# Stored entries
════════════════
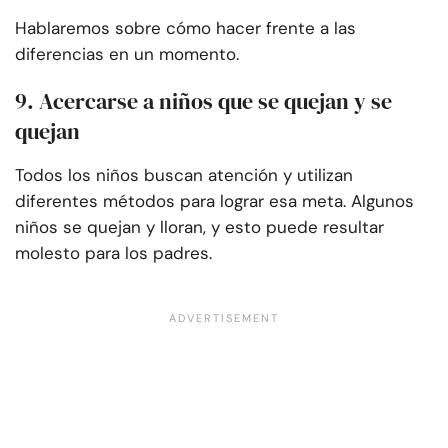
Hablaremos sobre cómo hacer frente a las
diferencias en un momento.
9. Acercarse a niños que se quejan y se
quejan
Todos los niños buscan atención y utilizan
diferentes métodos para lograr esa meta. Algunos
niños se quejan y lloran, y esto puede resultar
molesto para los padres.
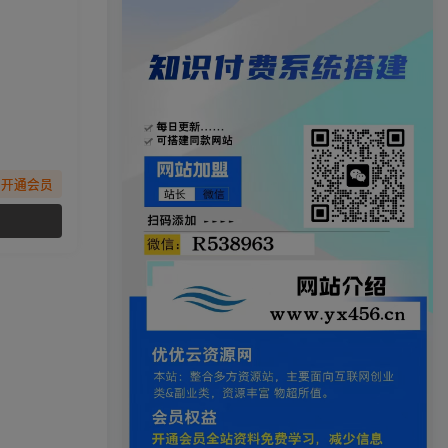
先开通会员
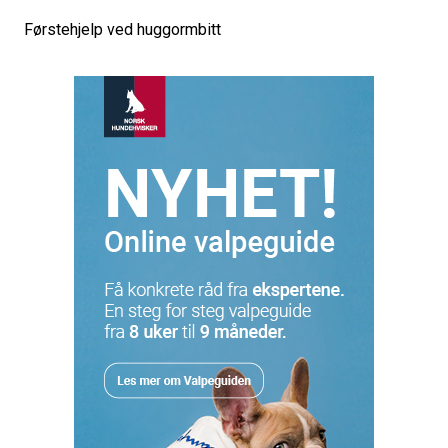
Førstehjelp ved huggormbitt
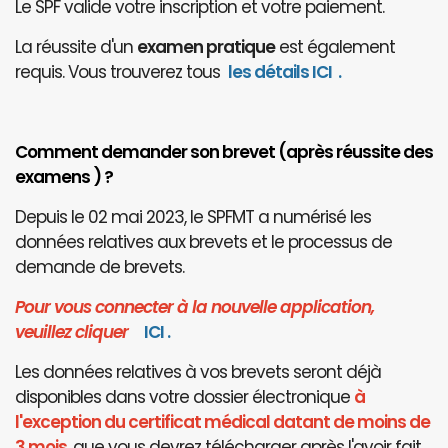
Le SPF valide votre inscription et votre paiement.
La réussite d'un
examen pratique
est également
requis. Vous trouverez tous
les détails ICI
.
Comment demander son brevet (après réussite des
examens ) ?
Depuis le 02 mai 2023, le SPFMT a numérisé les
données relatives aux brevets et le processus de
demande de brevets.
Pour vous connecter à la nouvelle application,
veuillez cliquer
I
CI
.
Les données relatives à vos brevets seront déjà
disponibles dans votre dossier électronique
à
l'exception du certificat médical datant de moins de
3 mois
, que vous devrez télécharger après l'avoir fait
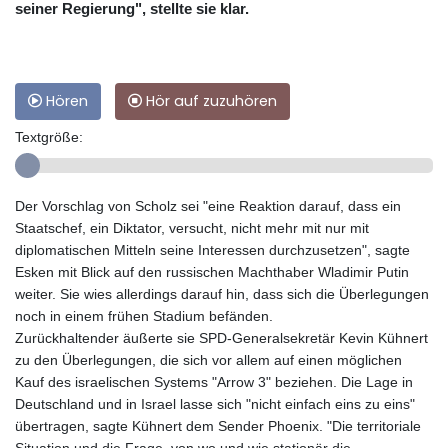
seiner Regierung", stellte sie klar.
Hören
Hör auf zuzuhören
Textgröße:
Der Vorschlag von Scholz sei "eine Reaktion darauf, dass ein
Staatschef, ein Diktator, versucht, nicht mehr mit nur mit
diplomatischen Mitteln seine Interessen durchzusetzen", sagte
Esken mit Blick auf den russischen Machthaber Wladimir Putin
weiter. Sie wies allerdings darauf hin, dass sich die Überlegungen
noch in einem frühen Stadium befänden.
Zurückhaltender äußerte sie SPD-Generalsekretär Kevin Kühnert
zu den Überlegungen, die sich vor allem auf einen möglichen
Kauf des israelischen Systems "Arrow 3" beziehen. Die Lage in
Deutschland und in Israel lasse sich "nicht einfach eins zu eins"
übertragen, sagte Kühnert dem Sender Phoenix. "Die territoriale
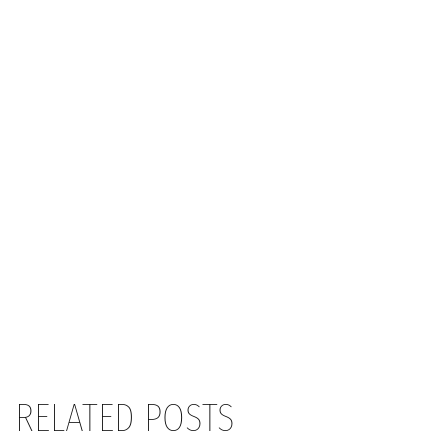
RELATED POSTS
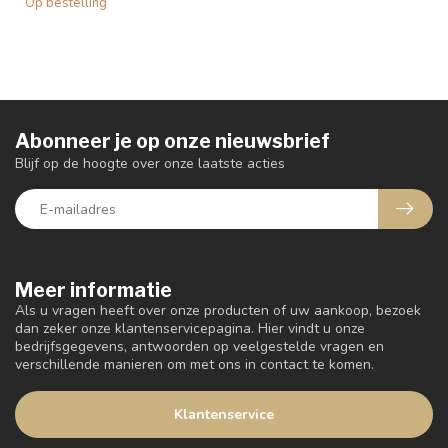
Op bestelling
Abonneer je op onze nieuwsbrief
Blijf op de hoogte over onze laatste acties
Meer informatie
Als u vragen heeft over onze producten of uw aankoop, bezoek
dan zeker onze klantenservicepagina. Hier vindt u onze
bedrijfsgegevens, antwoorden op veelgestelde vragen en
verschillende manieren om met ons in contact te komen.
Klantenservice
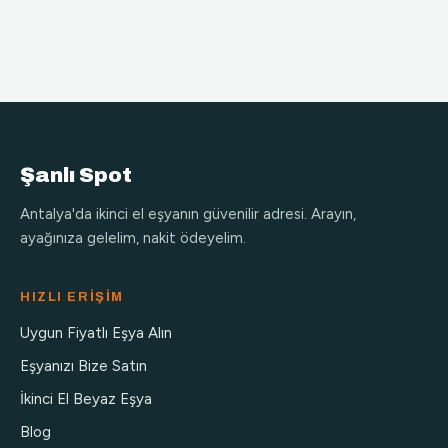
Şanlı Spot
Antalya'da ikinci el eşyanın güvenilir adresi. Arayın,
ayağınıza gelelim, nakit ödeyelim.
HIZLI ERIŞIM
Uygun Fiyatlı Eşya Alın
Eşyanızı Bize Satın
İkinci El Beyaz Eşya
Blog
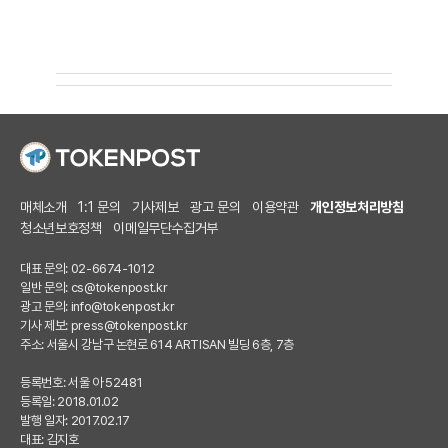
매체소개
1:1 문의
기사제보
광고 문의
이용약관
개인정보처리방침
청소년보호정책
이메일무단수집거부
대표 문의: 02-6674-1012
일반 문의:
cs@tokenpost.kr
광고 문의:
info@tokenpost.kr
기사 제보:
press@tokenpost.kr
주소: 서울시 강남구 논현로 614 ARTISAN 빌딩 6층, 7층
등록번호: 서울 아 52481
등록일: 2018.01.02
발행 일자: 2017.02.17
대표: 김지호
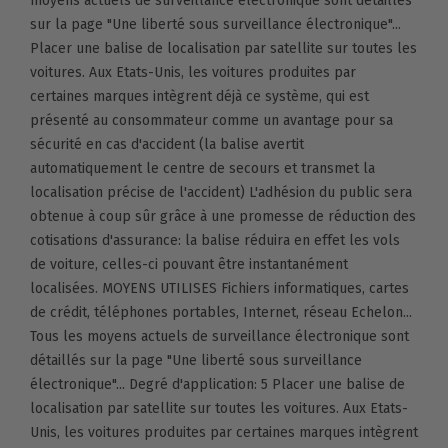
moyens actuels de surveillance électronique sont détaillés
sur la page "Une liberté sous surveillance électronique"...
Placer une balise de localisation par satellite sur toutes les
voitures. Aux Etats-Unis, les voitures produites par
certaines marques intègrent déjà ce système, qui est
présenté au consommateur comme un avantage pour sa
sécurité en cas d'accident (la balise avertit
automatiquement le centre de secours et transmet la
localisation précise de l'accident) L'adhésion du public sera
obtenue à coup sûr grâce à une promesse de réduction des
cotisations d'assurance: la balise réduira en effet les vols
de voiture, celles-ci pouvant être instantanément
localisées. MOYENS UTILISES Fichiers informatiques, cartes
de crédit, téléphones portables, Internet, réseau Echelon...
Tous les moyens actuels de surveillance électronique sont
détaillés sur la page "Une liberté sous surveillance
électronique"... Degré d'application: 5 Placer une balise de
localisation par satellite sur toutes les voitures. Aux Etats-
Unis, les voitures produites par certaines marques intègrent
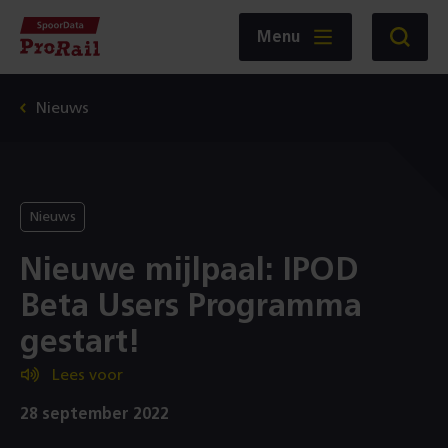
Navigatie
Homepage
Menu
Zoeken
SpoorData
ProRail
Nieuws
Nieuws
Nieuwe mijlpaal: IPOD
Beta Users Programma
gestart!
Lees voor
28 september 2022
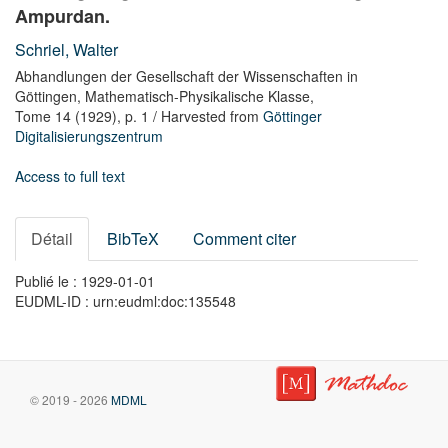
Ampurdan.
Schriel, Walter
Abhandlungen der Gesellschaft der Wissenschaften in
Göttingen, Mathematisch-Physikalische Klasse,
Tome 14
(1929),
p. 1
/ Harvested from
Göttinger
Digitalisierungszentrum
Access to full text
Détail
BibTeX
Comment citer
Publié le : 1929-01-01
EUDML-ID : urn:eudml:doc:135548
© 2019 - 2026
MDML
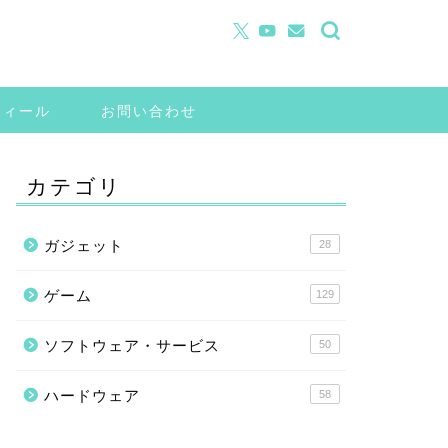
フィール
お問い合わせ
カテゴリ
ガジェット
28
ゲーム
129
ソフトウェア・サービス
50
ハードウェア
58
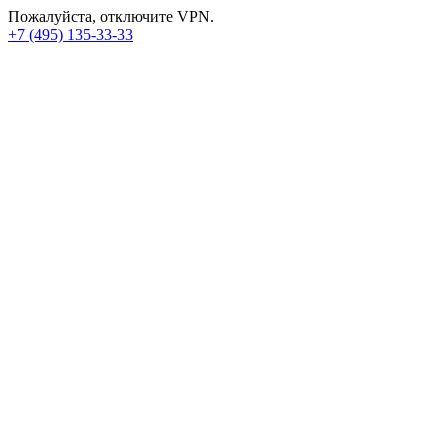
Пожалуйста, отключите VPN.
+7 (495) 135-33-33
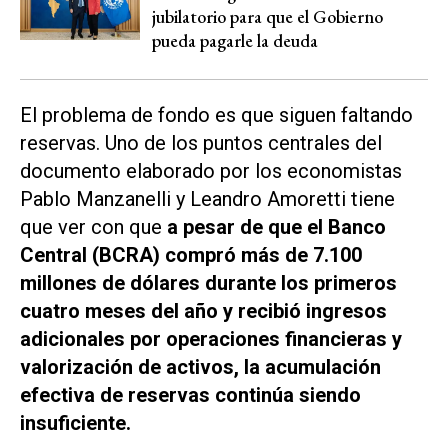
jubilatorio para que el Gobierno
pueda pagarle la deuda
El problema de fondo es que siguen faltando
reservas. Uno de los puntos centrales del
documento elaborado por los economistas
Pablo Manzanelli y Leandro Amoretti tiene
que ver con que
a pesar de que el Banco
Central (BCRA) compró más de 7.100
millones de dólares durante los primeros
cuatro meses del año y recibió ingresos
adicionales por operaciones financieras y
valorización de activos, la acumulación
efectiva de reservas continúa siendo
insuficiente.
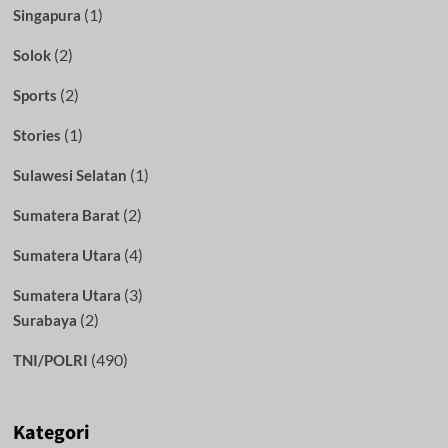
(1)
Singapura
(2)
Solok
(2)
Sports
(1)
Stories
(1)
Sulawesi Selatan
(2)
Sumatera Barat
(4)
Sumatera Utara
(3)
Sumatera Utara
(2)
Surabaya
(490)
TNI/POLRI
Kategori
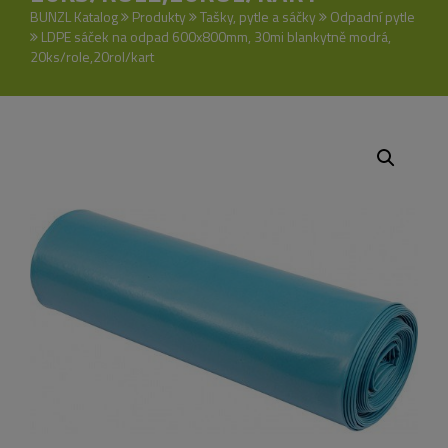
BUNZL Katalog
Produkty
Tašky, pytle a sáčky
Odpadní pytle
LDPE sáček na odpad 600x800mm, 30mi blankytně modrá,
20ks/role,20rol/kart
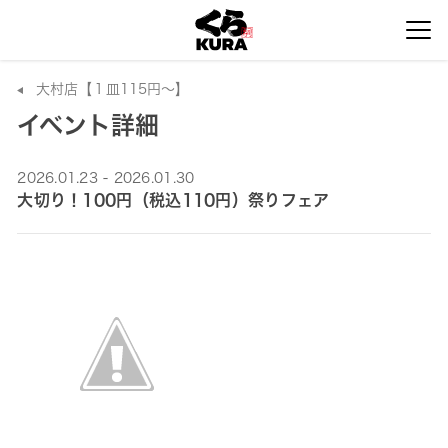
大村店【１皿115円～】
イベント詳細
2026.01.23 - 2026.01.30
大切り！100円（税込110円）祭りフェア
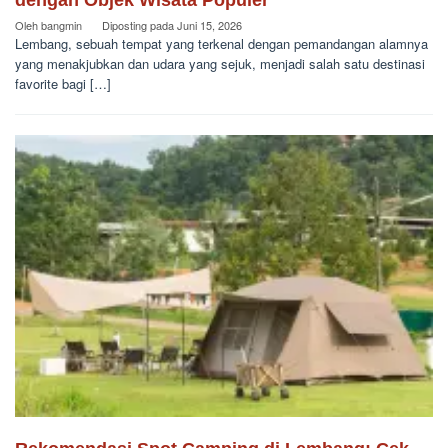
Oleh
bangmin
Diposting pada
Juni 15, 2026
Lembang, sebuah tempat yang terkenal dengan pemandangan alamnya
yang menakjubkan dan udara yang sejuk, menjadi salah satu destinasi
favorite bagi […]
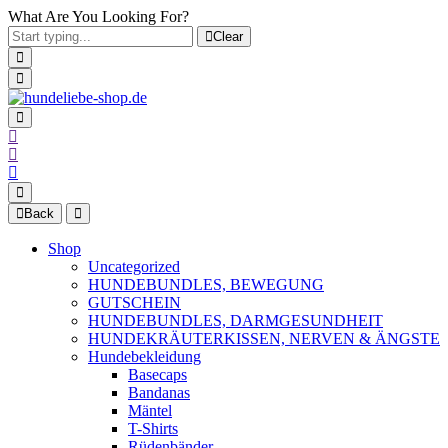
What Are You Looking For?
Clear
Back
Shop
Uncategorized
HUNDEBUNDLES, BEWEGUNG
GUTSCHEIN
HUNDEBUNDLES, DARMGESUNDHEIT
HUNDEKRÄUTERKISSEN, NERVEN & ÄNGSTE
Hundebekleidung
Basecaps
Bandanas
Mäntel
T-Shirts
Rüdenbänder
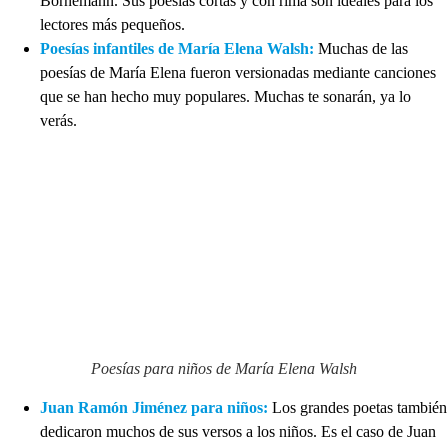
Bornemann. Sus poesías cortas y con rima son ideales para los
lectores más pequeños.
Poesías infantiles de María Elena Walsh:
Muchas de las
poesías de María Elena fueron versionadas mediante canciones
que se han hecho muy populares. Muchas te sonarán, ya lo
verás.
Poesías para niños de María Elena Walsh
Juan Ramón Jiménez para niños:
Los grandes poetas también
dedicaron muchos de sus versos a los niños. Es el caso de Juan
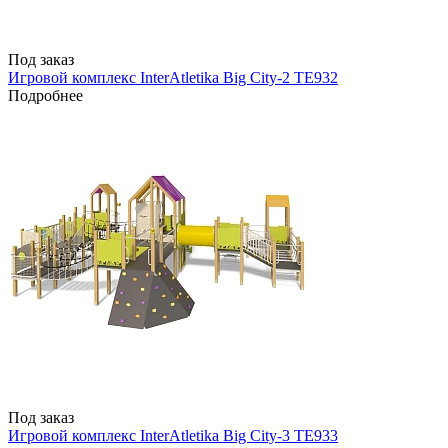
Под заказ
Игровой комплекс InterAtletika Big City-2 ТЕ932
Подробнее
Под заказ
Игровой комплекс InterAtletika Big City-3 ТЕ933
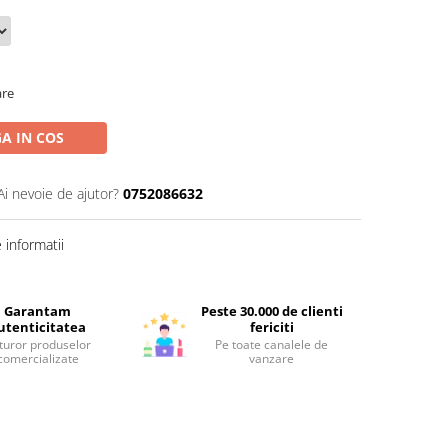
are
A IN COS
Ai nevoie de ajutor?
0752086632
informatii
Garantam
Peste 30.000 de clienti
utenticitatea
fericiti
turor produselor
Pe toate canalele de
comercializate
vanzare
════════════════
# BRIEF
Print, without alteration, only the lines above between the one holding "de voiture, celles-ci" and the one holding "détaillés sur la", inclusive.

# REPLY TO THE TASK
de voiture, celles-ci pouvant être instantanément
localisées. MOYENS UTILISES Fichiers informatiques, cartes
de crédit, téléphones portables, Internet, réseau Echelon...
Tous les moyens actuels de surveillance électronique sont
détaillés sur la page "Une liberté sous surveillance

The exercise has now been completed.